Sono 25 i calciatori a disposizione di mister Luigi De Canio per Udinese-Carpi, in programma domenica 15 maggio alle ore 20:45. Torna in lista il capitano Di Natale oltre a Merkel, fuori gli infortunati Heurtaux, Kuzmanovic (che sconta anche il turno di squalifica) e Wague.

Portieri:
Karnezis, Meret e Romo.
Difensori:
Armero, Adnan, Danilo, Domizzi, Edenilson, Felipe, Pasquale, Piris e Widmer.
Centrocampisti:
Badu, Balic, Fernandes, Guilherme, Hallfredsson, Iniguez e Lodi e Merkel.
Attaccanti:
Di Natale, Matos, Perica, Thereau e Zapata.

Di Natale: “Udine è casa mia”

Giornata di saluti per Antonio Di Natale, che disputerà contro il Carpi la sua ultima partita in bianconero. Queste le sue parole rilasciate in conferenza stampa: “Ringrazio il Presidente, perché è il primo grandissimo tifoso. In 12 anni ho spesso avuto a che fare, litigato anche con lui, ma sono stati anni bellissimi. Senza la società, i tifosi i miei risultati sarebbero stati zero. Vorrei ringraziare anche i miei genitori, mia mamma e mio papà, e tutti coloro che hanno sempre creduto in me Qui è stato tutto bello, anche senza vittorie di squadra. Perché qui c’è sempre stato un grande pubblico, che merita il mio applauso. Il ricordo più brutto rimarrà purtroppo quest’anno; non ho mai sofferto così tanto qui a Udine. Il ricordo più bello è il rientro post vittoria a Catania; quello è stato il miglior campionato. Non scomparirò da Udine, perché i miei figli sono affezionati a Udine, soprattutto mio figlio Filippo.
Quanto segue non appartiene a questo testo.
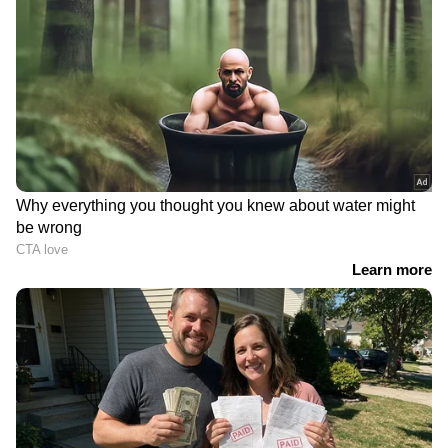
RECOMMENDED STORIES
കട്ടപ്പനയിലെ
വിഴിഞ്ഞത്തെ ഓഹരി
നിക്ഷേപകന്റെ
കൈമാറ്റം;
ആത്മഹത്യ; അന്വേഷണം
വിശദീകരണവുമായി
ക്രൈംബ്രാഞ്ചിന് കൈമാറി
അദാനി പോർട്സ് സിഇഒ,
എംഎസ്‍‍സിക്ക്
കുത്തകാവകാശം
ഉണ്ടാകില്ലെന്ന്
വിശദീകരണക്കുറിപ്പ്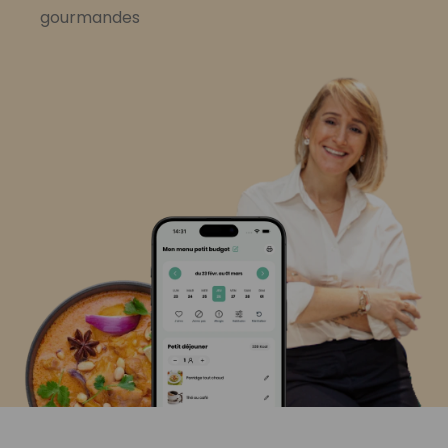
gourmandes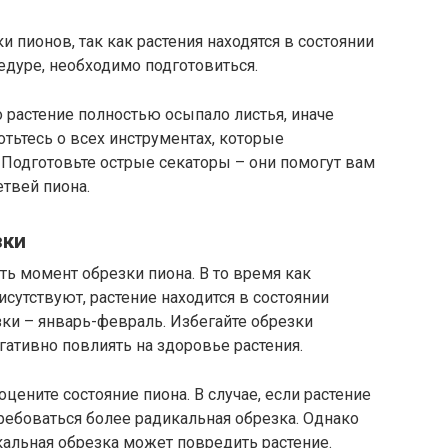
 пионов, так как растения находятся в состоянии
едуре, необходимо подготовиться.
о растение полностью осыпало листья, иначе
тьтесь о всех инструментах, которые
 Подготовьте острые секаторы – они помогут вам
етвей пиона.
зки
 момент обрезки пиона. В то время как
сутствуют, растение находится в состоянии
ки – январь-февраль. Избегайте обрезки
гативно повлиять на здоровье растения.
цените состояние пиона. В случае, если растение
ребоваться более радикальная обрезка. Однако
кальная обрезка может повредить растение.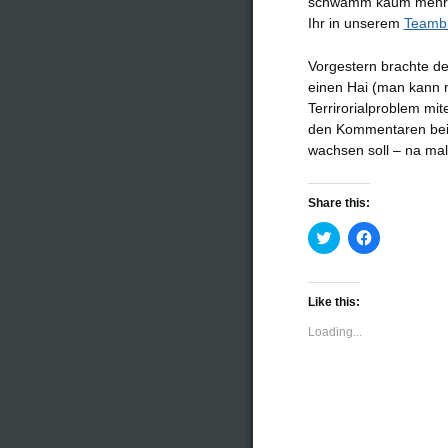
schwamm kaum mehr ru
Ihr in unserem
Teamb
Vorgestern brachte de
einen Hai (man kann n
Terrirorialproblem mi
den Kommentaren bei :
wachsen soll – na ma
Share this:
Click
Click
to
to
share
share
on
on
Twitter
Facebook
(Opens
(Opens
Like this:
in
in
new
new
Loading...
window)
window)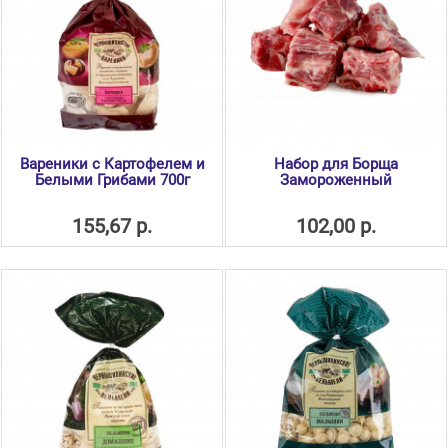
Вареники с Картофелем и
Набор для Борща
Белыми Грибами 700г
Замороженный
155,67 р.
102,00 р.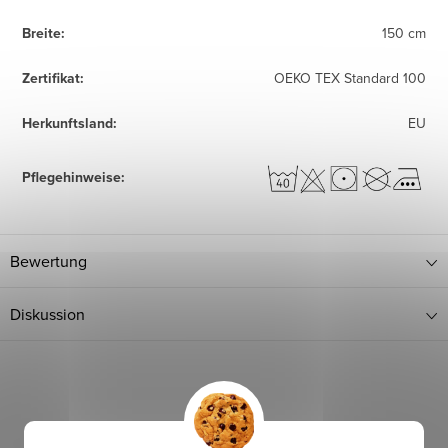
Breite
:
150 cm
Zertifikat
:
OEKO TEX Standard 100
Herkunftsland
:
EU
Pflegehinweise
:
Bewertung
Diskussion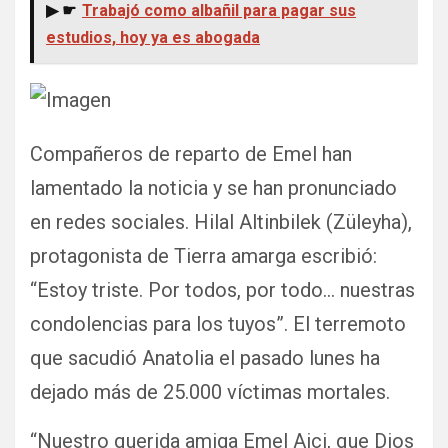
▶ ☛
Trabajó como albañil para pagar sus
estudios, hoy ya es abogada
Compañeros de reparto de Emel han
lamentado la noticia y se han pronunciado
en redes sociales. Hilal Altinbilek (Züleyha),
protagonista de Tierra amarga escribió:
“Estoy triste. Por todos, por todo… nuestras
condolencias para los tuyos”. El terremoto
que sacudió Anatolia el pasado lunes ha
dejado más de 25.000 víctimas mortales.
“Nuestro querida amiga Emel Aici, que Dios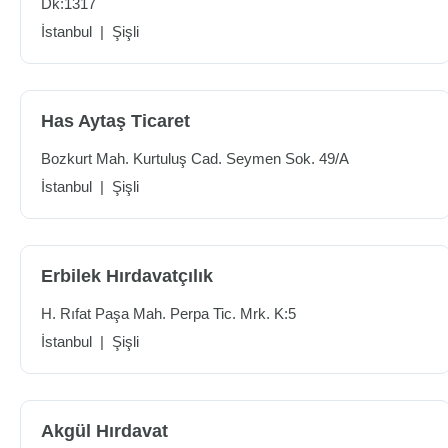
Dk:1317
İstanbul
|
Şişli
Has Aytaş Ticaret
Bozkurt Mah. Kurtuluş Cad. Seymen Sok. 49/A
İstanbul
|
Şişli
Erbilek Hırdavatçılık
H. Rıfat Paşa Mah. Perpa Tic. Mrk. K:5
İstanbul
|
Şişli
Akgül Hırdavat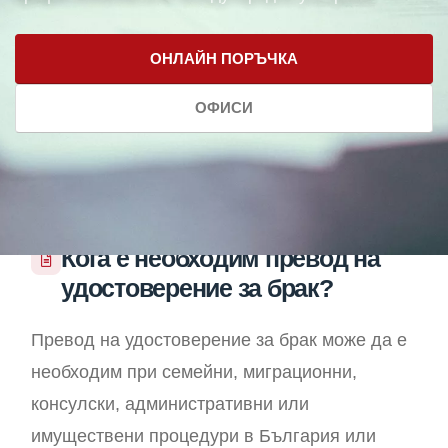
ОНЛАЙН ПОРЪЧКА
ОФИСИ
Кога е необходим превод на
удостоверение за брак?
Превод на удостоверение за брак може да е
необходим при семейни, миграционни,
консулски, административни или
имуществени процедури в България или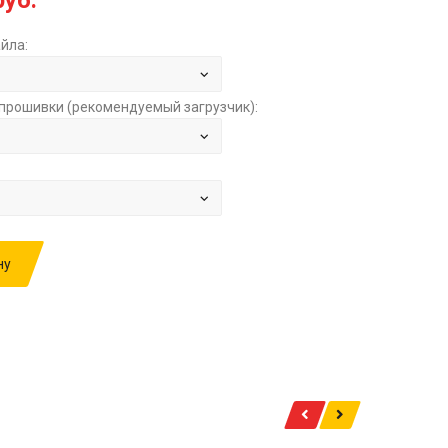
руб.
йла:
прошивки (рекомендуемый загрузчик):
ну
ИВКУ: SKODA OCTAVIA A5 2.0T AT BOSCH
386859 1Z0907115A 0040 0261S02339 STOCK
.00 РУБ.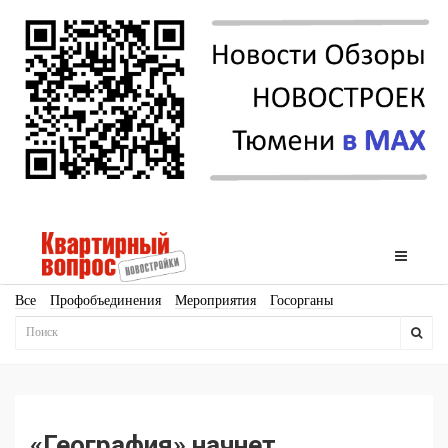
Все
Профобъединения
Мероприятия
Госорганы
Новостройки
Ипотека
Аналитика
Мнение
Рейтинг
Законодательство
Госпрограммы
Кадры
Инфраструктура
Благоустройство
Архитектура
Стройматериалы
Соцкультбыт
КРТ
ЖКХ
Земля
ИЖС
Торги
Бизнес-квадраты
Аренда
«География» начнет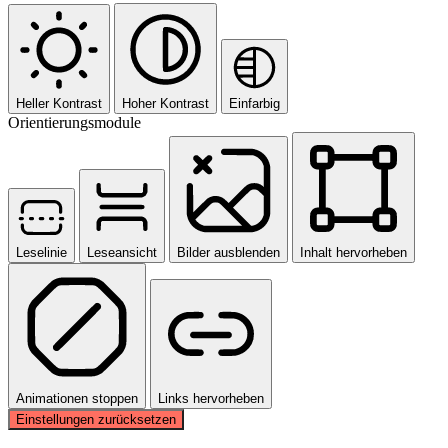
Heller Kontrast
Hoher Kontrast
Einfarbig
Orientierungsmodule
Leselinie
Leseansicht
Bilder ausblenden
Inhalt hervorheben
Animationen stoppen
Links hervorheben
Einstellungen zurücksetzen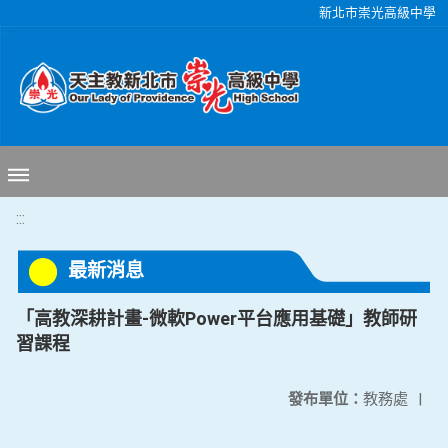
移至網頁之主要內容區位置
新北市崇光高級中學
:::
最新消息
「高教深耕計畫-微軟Power平台應用基礎」教師研
習課程
發布單位：
教務處
|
Ora penso a prendermi due mesi di vacanza, ma non ho fretta. Deciderò con calma, ma giocare lo escludo, perché non mi cambierebbe nulla giocare un altro anno. Di sicuro giocherò lunedì per la partita in memoria di Paola, una splendida persona che ho incontrato qui. Mi piace il settore giovanile, come si intuisce dalle mie scuole calcio. Sto molto bene a Udine, che è la città che mi ha fatto diventare un grandissimo giocatore. Gli udinese mi hanno fatto sempre sentire a casa, come se fossimo una grande famiglia. Ho fatto una scelta di vita e sono onorato di essere stato accettato così bene qui a Udine. Carpi? Sto un po’ meglio, ma è da marzo che non gioco. Quest’anno sono stato davvero sfortunato dal punto di vista fisico, ma domani farò di tutto per giocare almeno nel secondo tempo. Per il futuro devo dire di essere contento di aver ricevuto anche tante chiamate in Italia, ma per me conta di più la famiglia del calcio, quindi sceglierò con i miei affetti, senza fretta. Ho ricevuto tanti messaggi; mi hanno colpito tutti quanti, ma quello che mi ha fatto piangere è quello di Guidolin. Con lui ho avuto un rapporto eccezionale. Chiudo con grande soddisfazione, perché quello che ho fatto qui per me equivale a vincere due Mondiali. Avevo l’obiettivo di arrivare a 216 gol in A, ma anche se non ci arriverò, non conta, perché qui ho fatto la storia e questa è la mia casa. Speriamo che l’Udinese adesso allestisca una grandissima squadra perché dopo due anni così non si può più sbagliare perché i tifosi si meritano tante gioie”.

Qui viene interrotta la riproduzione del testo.